Inventory #22294       SOLD — please inquire about other items

On May 18, 1860, while sitting in this armchair, Abraham Lincoln learned that he had received the Republican nomination for president of the United States. This was Lincoln’s favorite seat at the Illinois State Journal, where he frequently caught up on news and discussed local and national affairs. When the newspaper donated this rustic chair to the Lincoln Memorial Collection in 1886, the editor observed “We shall be happy if you can find some man to sit in it who is anywhere near as great as Lincoln.”[1]

Historical Background

The Journal office was a home away from home for Lincoln, much like the War Department Telegraph Office during his presidency.[2] “The journal paper was always my friend and, of course, its editors the same,” he once remarked.[3] Lincoln stopped in frequently to read the latest New York papers and talk with other visitors. The newspaper’s editor, Edward L. Baker, was an attorney and the husband of Mrs. Lincoln’s niece, Julia Edwards.[4]

The day before the nomination, Lincoln had sent Baker to the Convention with a message written in the margins of a newspaper article about Seward’s position on slavery. “Make no contracts that will bind me,” Lincoln warned his delegates.[5] Baker delivered the message, returned to Springfield, and joined Lincoln to await the results of the balloting.

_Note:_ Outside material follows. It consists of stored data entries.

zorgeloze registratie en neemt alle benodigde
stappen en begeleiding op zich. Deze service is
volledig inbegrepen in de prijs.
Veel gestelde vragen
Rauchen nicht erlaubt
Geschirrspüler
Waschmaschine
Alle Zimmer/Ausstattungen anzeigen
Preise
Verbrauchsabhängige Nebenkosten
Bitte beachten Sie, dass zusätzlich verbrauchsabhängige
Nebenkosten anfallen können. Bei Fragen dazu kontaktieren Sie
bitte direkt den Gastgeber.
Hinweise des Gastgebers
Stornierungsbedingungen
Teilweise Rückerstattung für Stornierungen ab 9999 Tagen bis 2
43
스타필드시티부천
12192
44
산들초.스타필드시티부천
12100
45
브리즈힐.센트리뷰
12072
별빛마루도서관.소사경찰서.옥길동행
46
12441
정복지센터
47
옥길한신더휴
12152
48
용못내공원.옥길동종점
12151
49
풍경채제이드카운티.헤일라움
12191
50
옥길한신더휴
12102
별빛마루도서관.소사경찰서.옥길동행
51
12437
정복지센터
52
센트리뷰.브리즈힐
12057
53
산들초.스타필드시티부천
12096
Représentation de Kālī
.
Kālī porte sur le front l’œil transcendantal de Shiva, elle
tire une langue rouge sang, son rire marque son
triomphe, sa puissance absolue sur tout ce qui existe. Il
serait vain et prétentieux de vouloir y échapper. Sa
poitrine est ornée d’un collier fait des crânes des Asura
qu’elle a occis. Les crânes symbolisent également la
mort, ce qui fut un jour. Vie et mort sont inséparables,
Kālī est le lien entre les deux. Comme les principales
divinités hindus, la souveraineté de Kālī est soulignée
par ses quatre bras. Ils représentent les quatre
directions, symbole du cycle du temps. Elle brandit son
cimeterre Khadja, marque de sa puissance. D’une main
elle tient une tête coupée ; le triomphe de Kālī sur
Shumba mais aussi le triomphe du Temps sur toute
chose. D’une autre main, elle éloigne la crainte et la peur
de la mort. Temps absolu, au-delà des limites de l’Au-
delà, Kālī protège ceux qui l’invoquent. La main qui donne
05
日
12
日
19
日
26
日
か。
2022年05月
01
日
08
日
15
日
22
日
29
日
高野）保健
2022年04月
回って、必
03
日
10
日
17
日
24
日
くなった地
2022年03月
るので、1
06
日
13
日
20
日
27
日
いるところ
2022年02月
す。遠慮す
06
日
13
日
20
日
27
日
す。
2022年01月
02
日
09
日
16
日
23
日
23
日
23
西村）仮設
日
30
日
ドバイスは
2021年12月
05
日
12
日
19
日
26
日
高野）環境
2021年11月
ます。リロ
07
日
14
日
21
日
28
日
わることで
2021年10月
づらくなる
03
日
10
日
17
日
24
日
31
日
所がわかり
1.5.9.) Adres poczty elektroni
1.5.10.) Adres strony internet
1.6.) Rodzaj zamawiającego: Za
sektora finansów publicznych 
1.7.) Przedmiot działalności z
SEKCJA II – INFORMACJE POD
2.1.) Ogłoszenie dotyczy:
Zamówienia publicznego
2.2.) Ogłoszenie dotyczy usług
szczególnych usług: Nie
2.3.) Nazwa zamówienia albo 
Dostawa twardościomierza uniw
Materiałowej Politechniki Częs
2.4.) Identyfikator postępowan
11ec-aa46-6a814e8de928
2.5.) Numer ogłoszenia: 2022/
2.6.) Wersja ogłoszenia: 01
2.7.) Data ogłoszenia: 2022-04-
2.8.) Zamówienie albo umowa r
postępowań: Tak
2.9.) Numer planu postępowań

When the Convention opened, Lincoln had been low on the list of those expected to become the party’s standard-bearer. William Seward of New York was the front-runner, but had many political enemies. Other delegations had their own favorite sons. Lincoln’s campaign manager, David Davis, pulled out all stops to make political allies, and (so rumor had it) also arranged a number of dirty tricks—including printing counterfeit tickets to pack the Convention with supporters.[6] On the first ballot, 173½ votes went to William Seward, 102 to Lincoln, and 189½ to other candidates. Then, Lincoln’s strategy of holding back on the first ballot, but asking to be the top second-choice candidate for swing voters, began to work. The second ballot came in shortly after: 184½ to 181. Seward was still in the lead, but Lincoln had all but closed the gap; he needed just 52 more votes to clinch the nomination. On the final count of the third ballot, with 364 votes, Lincoln swept the nomination.

Henry Rankin, a supporter who was with Lincoln in the Journal office in Springfield, recalled that when the news came in “there was a hearty hand-shake of congratulations all round, followed by three rousing and prolonged cheers.”

No one but the nominee was able to control the joy the nomination had brought. He sat erect, rigid, and his face wore … firm-set stern lines. … Lincoln made his way slowly through the company and down the stairs. … He still looked very serious, but in a brief moment remarked, rather gravely, yet with the peculiar mellow emphasis he had when speaking with great sincerity: “There is a lady over yonder on Eighth Street who is deeply interested in this news; I will carry it to her.”[7]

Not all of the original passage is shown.